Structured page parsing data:
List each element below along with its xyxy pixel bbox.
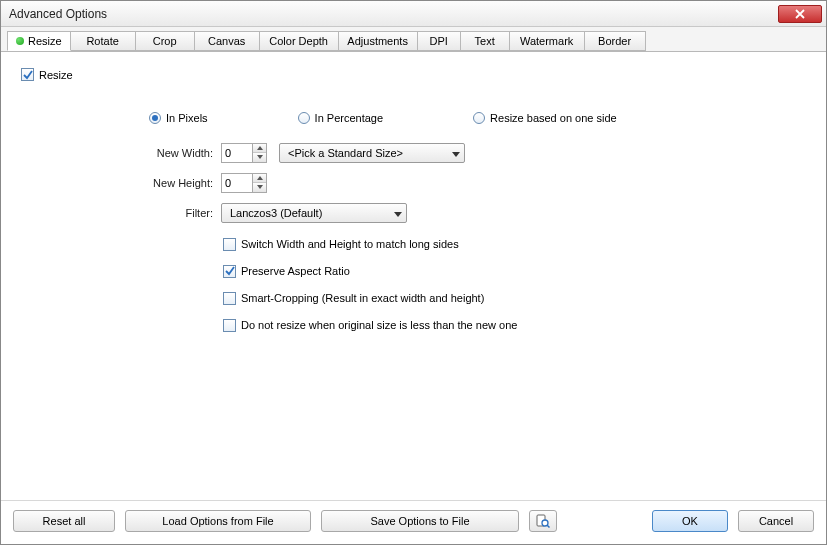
- tab-color-depth[interactable]: Color Depth: [259, 31, 339, 51]
- enable-resize-checkbox[interactable]: Resize: [21, 68, 73, 81]
- size-form: New Width: <Pick a Standard Size> New He…: [81, 142, 806, 224]
- height-spin-down[interactable]: [253, 183, 266, 192]
- checkbox-box: [223, 292, 236, 305]
- tab-canvas[interactable]: Canvas: [194, 31, 260, 51]
- tab-adjustments[interactable]: Adjustments: [338, 31, 418, 51]
- radio-circle: [149, 112, 161, 124]
- opt-label: Switch Width and Height to match long si…: [241, 238, 459, 250]
- window-title: Advanced Options: [9, 7, 778, 21]
- check-icon: [23, 70, 33, 80]
- opt-preserve-ar[interactable]: Preserve Aspect Ratio: [223, 265, 350, 278]
- radio-one-side[interactable]: Resize based on one side: [473, 112, 617, 124]
- checkbox-box: [223, 238, 236, 251]
- reset-all-button[interactable]: Reset all: [13, 510, 115, 532]
- filter-label: Filter:: [81, 207, 221, 219]
- radio-label: Resize based on one side: [490, 112, 617, 124]
- width-spinners: [252, 144, 266, 162]
- load-options-button[interactable]: Load Options from File: [125, 510, 311, 532]
- tab-label: Border: [598, 35, 631, 47]
- tab-dpi[interactable]: DPI: [417, 31, 461, 51]
- radio-label: In Percentage: [315, 112, 384, 124]
- filter-value: Lanczos3 (Default): [230, 207, 388, 219]
- chevron-up-icon: [257, 176, 263, 180]
- tab-label: Text: [475, 35, 495, 47]
- magnifier-page-icon: [536, 514, 550, 528]
- preview-button[interactable]: [529, 510, 557, 532]
- standard-size-combo[interactable]: <Pick a Standard Size>: [279, 143, 465, 163]
- btn-label: Load Options from File: [162, 515, 273, 527]
- tab-label: Adjustments: [347, 35, 408, 47]
- height-spin-up[interactable]: [253, 174, 266, 184]
- cancel-button[interactable]: Cancel: [738, 510, 814, 532]
- filter-combo[interactable]: Lanczos3 (Default): [221, 203, 407, 223]
- tab-border[interactable]: Border: [584, 31, 646, 51]
- btn-label: Reset all: [43, 515, 86, 527]
- checkbox-box: [223, 265, 236, 278]
- chevron-down-icon: [257, 155, 263, 159]
- new-width-input[interactable]: [221, 143, 267, 163]
- resize-mode-group: In Pixels In Percentage Resize based on …: [149, 112, 806, 124]
- close-icon: [795, 9, 805, 19]
- opt-switch-wh[interactable]: Switch Width and Height to match long si…: [223, 238, 459, 251]
- svg-point-1: [542, 520, 548, 526]
- opt-label: Smart-Cropping (Result in exact width an…: [241, 292, 484, 304]
- tab-label: Resize: [28, 35, 62, 47]
- tab-content-resize: Resize In Pixels In Percentage Resize ba…: [1, 52, 826, 500]
- opt-label: Preserve Aspect Ratio: [241, 265, 350, 277]
- chevron-down-icon: [394, 207, 402, 219]
- chevron-down-icon: [452, 147, 460, 159]
- checkbox-box: [21, 68, 34, 81]
- tab-label: Rotate: [86, 35, 118, 47]
- tab-label: Color Depth: [269, 35, 328, 47]
- check-icon: [225, 266, 235, 276]
- chevron-up-icon: [257, 146, 263, 150]
- radio-in-pixels[interactable]: In Pixels: [149, 112, 208, 124]
- checkbox-box: [223, 319, 236, 332]
- chevron-down-icon: [257, 185, 263, 189]
- opt-label: Do not resize when original size is less…: [241, 319, 517, 331]
- new-height-label: New Height:: [81, 177, 221, 189]
- active-dot-icon: [16, 37, 24, 45]
- save-options-button[interactable]: Save Options to File: [321, 510, 519, 532]
- opt-no-upscale[interactable]: Do not resize when original size is less…: [223, 319, 517, 332]
- radio-circle: [473, 112, 485, 124]
- btn-label: Cancel: [759, 515, 793, 527]
- new-height-input[interactable]: [221, 173, 267, 193]
- enable-resize-label: Resize: [39, 69, 73, 81]
- radio-in-percentage[interactable]: In Percentage: [298, 112, 384, 124]
- new-width-field[interactable]: [222, 144, 252, 162]
- new-width-label: New Width:: [81, 147, 221, 159]
- opt-smart-crop[interactable]: Smart-Cropping (Result in exact width an…: [223, 292, 484, 305]
- btn-label: Save Options to File: [370, 515, 469, 527]
- height-spinners: [252, 174, 266, 192]
- radio-label: In Pixels: [166, 112, 208, 124]
- width-spin-up[interactable]: [253, 144, 266, 154]
- radio-circle: [298, 112, 310, 124]
- standard-size-value: <Pick a Standard Size>: [288, 147, 446, 159]
- tab-label: Watermark: [520, 35, 573, 47]
- btn-label: OK: [682, 515, 698, 527]
- titlebar: Advanced Options: [1, 1, 826, 27]
- new-height-field[interactable]: [222, 174, 252, 192]
- resize-options: Switch Width and Height to match long si…: [223, 238, 806, 346]
- svg-line-2: [547, 525, 549, 527]
- tab-rotate[interactable]: Rotate: [70, 31, 136, 51]
- tab-text[interactable]: Text: [460, 31, 510, 51]
- bottom-bar: Reset all Load Options from File Save Op…: [1, 500, 826, 544]
- close-button[interactable]: [778, 5, 822, 23]
- advanced-options-dialog: Advanced Options Resize Rotate Crop Canv…: [0, 0, 827, 545]
- tab-label: DPI: [429, 35, 447, 47]
- tab-watermark[interactable]: Watermark: [509, 31, 585, 51]
- tab-label: Crop: [153, 35, 177, 47]
- tabstrip: Resize Rotate Crop Canvas Color Depth Ad…: [1, 27, 826, 52]
- tab-label: Canvas: [208, 35, 245, 47]
- tab-crop[interactable]: Crop: [135, 31, 195, 51]
- width-spin-down[interactable]: [253, 153, 266, 162]
- tab-resize[interactable]: Resize: [7, 31, 71, 51]
- ok-button[interactable]: OK: [652, 510, 728, 532]
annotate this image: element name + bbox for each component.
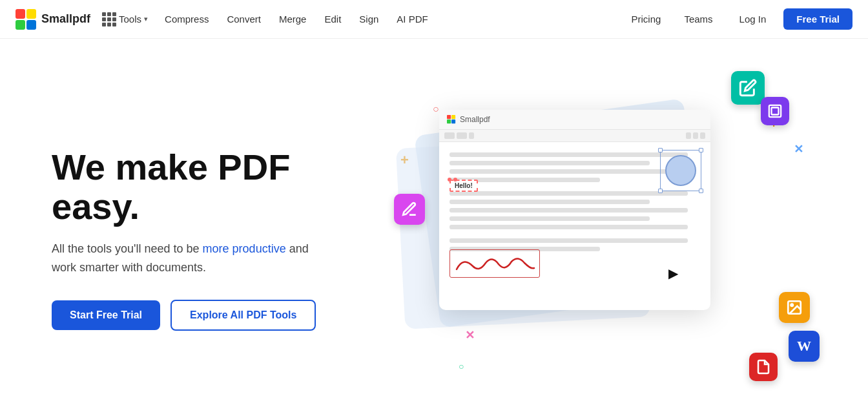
- floating-icon-compress: [761, 97, 789, 125]
- subtitle-plain: All the tools you'll need to be: [52, 242, 203, 255]
- floating-icon-word: W: [789, 331, 820, 362]
- chevron-down-icon: ▾: [144, 15, 148, 23]
- svg-rect-6: [447, 119, 451, 123]
- pdf-editor-window: Smallpdf: [439, 110, 710, 310]
- deco-circle-1: ○: [433, 103, 439, 115]
- selection-handle-row: [448, 178, 457, 182]
- nav-merge[interactable]: Merge: [271, 10, 315, 28]
- nav-edit[interactable]: Edit: [316, 10, 349, 28]
- hero-content: We make PDF easy. All the tools you'll n…: [52, 147, 362, 331]
- nav-links: Compress Convert Merge Edit Sign AI PDF: [157, 10, 436, 28]
- toolbar-item: [686, 132, 691, 139]
- hero-section: We make PDF easy. All the tools you'll n…: [0, 39, 868, 405]
- pdf-line: [450, 161, 650, 165]
- toolbar-item: [693, 132, 698, 139]
- tools-button[interactable]: Tools ▾: [96, 8, 154, 30]
- navbar: Smallpdf Tools ▾ Compress Convert Merge …: [0, 0, 868, 39]
- toolbar-item: [469, 132, 474, 139]
- svg-rect-9: [772, 108, 779, 115]
- svg-rect-2: [16, 20, 25, 30]
- nav-compress[interactable]: Compress: [157, 10, 216, 28]
- svg-rect-1: [26, 9, 36, 19]
- image-icon: [786, 299, 803, 316]
- logo[interactable]: Smallpdf: [16, 9, 90, 30]
- word-letter: W: [797, 338, 811, 355]
- deco-cross-1: ✕: [794, 142, 803, 156]
- floating-icon-edit: [731, 71, 765, 105]
- toolbar-item: [457, 132, 467, 139]
- nav-sign[interactable]: Sign: [351, 10, 386, 28]
- pen-icon: [401, 201, 418, 218]
- grid-icon: [102, 12, 116, 26]
- window-titlebar: Smallpdf: [439, 110, 710, 130]
- pdf-line: [450, 191, 688, 196]
- svg-rect-7: [451, 119, 455, 123]
- hero-buttons: Start Free Trial Explore All PDF Tools: [52, 300, 362, 331]
- subtitle-highlight: more productive: [203, 242, 286, 255]
- nav-teams[interactable]: Teams: [675, 10, 721, 28]
- signature-svg: [450, 250, 540, 278]
- toolbar-item: [444, 132, 455, 139]
- logo-icon: [16, 9, 36, 30]
- cursor-icon: ▶: [668, 265, 678, 281]
- pdf-line: [450, 152, 688, 157]
- login-button[interactable]: Log In: [727, 8, 779, 30]
- window-logo-icon: [447, 115, 456, 124]
- compress-icon: [768, 104, 782, 118]
- signature-area: [450, 249, 540, 278]
- nav-pricing[interactable]: Pricing: [623, 10, 670, 28]
- pdf-line: [450, 238, 688, 243]
- hero-subtitle: All the tools you'll need to be more pro…: [52, 240, 323, 277]
- pdf-line: [450, 169, 688, 174]
- deco-x-1: ✕: [465, 328, 475, 342]
- svg-rect-4: [447, 115, 451, 119]
- tools-label: Tools: [119, 14, 141, 25]
- hero-title: We make PDF easy.: [52, 147, 362, 227]
- svg-rect-5: [451, 115, 455, 119]
- nav-convert[interactable]: Convert: [219, 10, 269, 28]
- svg-rect-3: [26, 20, 36, 30]
- window-toolbar: [439, 130, 710, 142]
- floating-icon-image: [779, 292, 810, 323]
- window-title: Smallpdf: [460, 115, 490, 124]
- hero-illustration: ○ + + ✕ ✕ ○ Smallpdf: [388, 78, 816, 400]
- edit-icon: [739, 79, 757, 97]
- pdf-line: [450, 208, 688, 213]
- svg-point-11: [791, 304, 793, 306]
- nav-ai-pdf[interactable]: AI PDF: [389, 10, 435, 28]
- start-free-trial-button[interactable]: Start Free Trial: [52, 300, 160, 330]
- svg-rect-0: [16, 9, 25, 19]
- pdf-line: [450, 225, 688, 229]
- pdf-line: [450, 216, 650, 221]
- floating-icon-pdf: [749, 353, 778, 381]
- circle-selection-area: [660, 150, 701, 191]
- nav-right: Pricing Teams Log In Free Trial: [623, 8, 852, 30]
- pdf-content: Hello!: [439, 142, 710, 297]
- explore-tools-button[interactable]: Explore All PDF Tools: [170, 300, 316, 331]
- deco-circle-2: ○: [459, 361, 464, 371]
- logo-text: Smallpdf: [41, 12, 90, 26]
- floating-icon-sign: [394, 194, 425, 225]
- pdf-line: [450, 200, 650, 204]
- toolbar-item: [700, 132, 705, 139]
- pdf-icon: [756, 359, 771, 375]
- free-trial-nav-button[interactable]: Free Trial: [783, 8, 852, 30]
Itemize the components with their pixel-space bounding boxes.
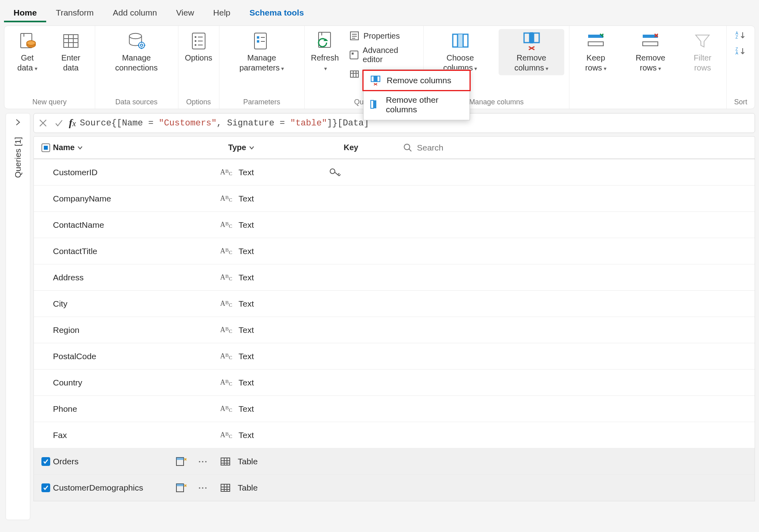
manage-connections-button[interactable]: Manage connections [100, 29, 173, 75]
options-button[interactable]: Options [183, 29, 214, 65]
table-row[interactable]: RegionABCText [34, 317, 755, 343]
select-all-checkbox[interactable] [39, 143, 53, 152]
svg-rect-70 [176, 484, 184, 486]
table-row[interactable]: PhoneABCText [34, 396, 755, 422]
group-label-newquery: New query [32, 96, 67, 106]
table-row[interactable]: ContactNameABCText [34, 212, 755, 238]
fx-icon: fx [69, 117, 76, 129]
remove-columns-button[interactable]: Remove columns▾ [499, 29, 564, 75]
more-options-button[interactable]: ··· [193, 457, 213, 466]
tab-help[interactable]: Help [203, 3, 240, 22]
expand-column-button[interactable] [169, 483, 193, 493]
cancel-formula-button[interactable] [37, 117, 49, 129]
row-name: Fax [53, 430, 214, 440]
row-type: Text [239, 430, 329, 440]
expand-queries-button[interactable] [11, 115, 25, 131]
more-options-button[interactable]: ··· [193, 483, 213, 493]
remove-other-columns-icon [370, 99, 380, 110]
row-name: Region [53, 325, 214, 335]
svg-text:Z: Z [736, 35, 738, 39]
row-name: City [53, 299, 214, 309]
column-header-row: Name Type Key [33, 136, 755, 159]
dropdown-remove-columns-label: Remove columns [387, 76, 451, 85]
header-key[interactable]: Key [344, 143, 403, 152]
apply-formula-button[interactable] [53, 117, 65, 129]
chevron-down-icon: ▾ [474, 65, 477, 72]
ribbon-group-datasources: Manage connections Data sources [95, 26, 178, 109]
close-icon [39, 119, 47, 127]
table-row[interactable]: PostalCodeABCText [34, 343, 755, 370]
table-row[interactable]: CityABCText [34, 291, 755, 317]
expand-column-button[interactable] [169, 457, 193, 466]
row-key [329, 167, 389, 178]
remove-columns-icon [522, 31, 541, 51]
queries-sidebar-label[interactable]: Queries [1] [13, 137, 23, 178]
tab-addcolumn[interactable]: Add column [103, 3, 166, 22]
properties-button[interactable]: Properties [347, 29, 402, 43]
keep-rows-button[interactable]: Keep rows▾ [574, 29, 617, 75]
chevron-down-icon: ▾ [281, 65, 284, 72]
key-icon [329, 167, 341, 178]
tab-transform[interactable]: Transform [46, 3, 103, 22]
row-checkbox[interactable] [39, 483, 53, 492]
tab-schema-tools[interactable]: Schema tools [240, 3, 314, 22]
main-panel: fx Source{[Name = "Customers", Signature… [33, 113, 755, 520]
table-type-icon [213, 457, 238, 466]
row-type: Text [239, 246, 329, 256]
svg-rect-55 [377, 76, 380, 82]
keep-rows-label: Keep rows [585, 53, 605, 72]
table-row[interactable]: FaxABCText [34, 422, 755, 448]
table-row[interactable]: AddressABCText [34, 264, 755, 291]
sort-desc-button[interactable]: ZA [735, 45, 747, 57]
text-type-icon: ABC [214, 194, 239, 203]
filter-rows-button: Filter rows [684, 29, 722, 75]
tab-bar: Home Transform Add column View Help Sche… [0, 0, 759, 22]
advanced-editor-button[interactable]: Advanced editor [347, 44, 419, 66]
text-type-icon: ABC [214, 352, 239, 360]
remove-rows-button[interactable]: Remove rows▾ [624, 29, 677, 75]
svg-rect-57 [371, 100, 374, 108]
tab-home[interactable]: Home [4, 3, 46, 22]
table-row[interactable]: CustomerDemographics···Table [34, 475, 755, 501]
choose-columns-icon [451, 31, 470, 51]
data-grid: CustomerIDABCTextCompanyNameABCTextConta… [33, 159, 755, 501]
enter-data-button[interactable]: Enter data [52, 29, 90, 75]
table-row[interactable]: Orders···Table [34, 448, 755, 475]
chevron-down-icon [248, 145, 255, 151]
svg-line-60 [409, 149, 411, 151]
table-row[interactable]: CompanyNameABCText [34, 186, 755, 212]
formula-part: ]}[Data] [327, 118, 369, 128]
table-row[interactable]: CountryABCText [34, 370, 755, 396]
table-type-icon [213, 483, 238, 492]
search-input[interactable] [416, 143, 480, 153]
row-checkbox[interactable] [39, 457, 53, 466]
table-row[interactable]: ContactTitleABCText [34, 238, 755, 264]
manage-parameters-button[interactable]: Manage parameters▾ [224, 29, 299, 75]
svg-rect-44 [534, 33, 539, 43]
search-box[interactable] [403, 143, 755, 153]
dropdown-remove-other-columns[interactable]: Remove other columns [364, 91, 469, 118]
ribbon-group-newquery: Get data▾ Enter data New query [4, 26, 95, 109]
dropdown-remove-columns[interactable]: Remove columns [362, 70, 471, 91]
header-type-label: Type [228, 143, 246, 152]
svg-rect-20 [195, 44, 196, 46]
svg-point-9 [138, 42, 144, 48]
remove-columns-label: Remove columns [514, 53, 546, 72]
sort-asc-button[interactable]: AZ [735, 29, 747, 41]
table-row[interactable]: CustomerIDABCText [34, 159, 755, 186]
get-data-label: Get data [18, 53, 34, 72]
get-data-button[interactable]: Get data▾ [9, 29, 45, 75]
svg-rect-40 [458, 34, 463, 47]
header-type[interactable]: Type [228, 143, 344, 152]
sort-desc-icon: ZA [736, 46, 746, 56]
svg-rect-63 [176, 458, 184, 460]
remove-rows-icon [641, 31, 660, 51]
ribbon-group-sort: AZ ZA Sort [727, 26, 755, 109]
refresh-button[interactable]: Refresh▾ [309, 29, 340, 75]
tab-view[interactable]: View [166, 3, 203, 22]
svg-rect-16 [195, 36, 196, 38]
check-icon [55, 119, 63, 127]
header-name[interactable]: Name [53, 143, 228, 152]
chevron-down-icon: ▾ [35, 65, 37, 72]
choose-columns-button[interactable]: Choose columns▾ [428, 29, 492, 75]
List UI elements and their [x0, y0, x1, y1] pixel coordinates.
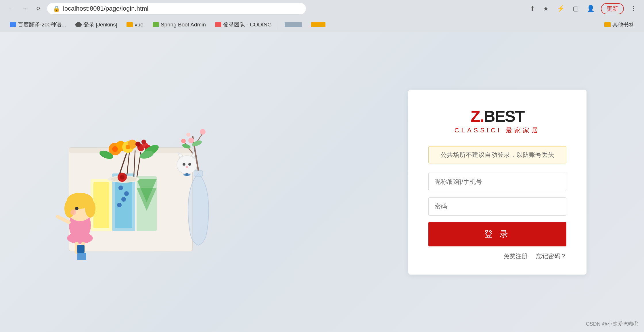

## YOUR GOAL
From the entries above, pull out each line that includes "area".

## SOLUTION TO THE EXERCISE
- signature-area: [450, 249, 540, 278]
- circle-selection-area: [660, 150, 701, 191]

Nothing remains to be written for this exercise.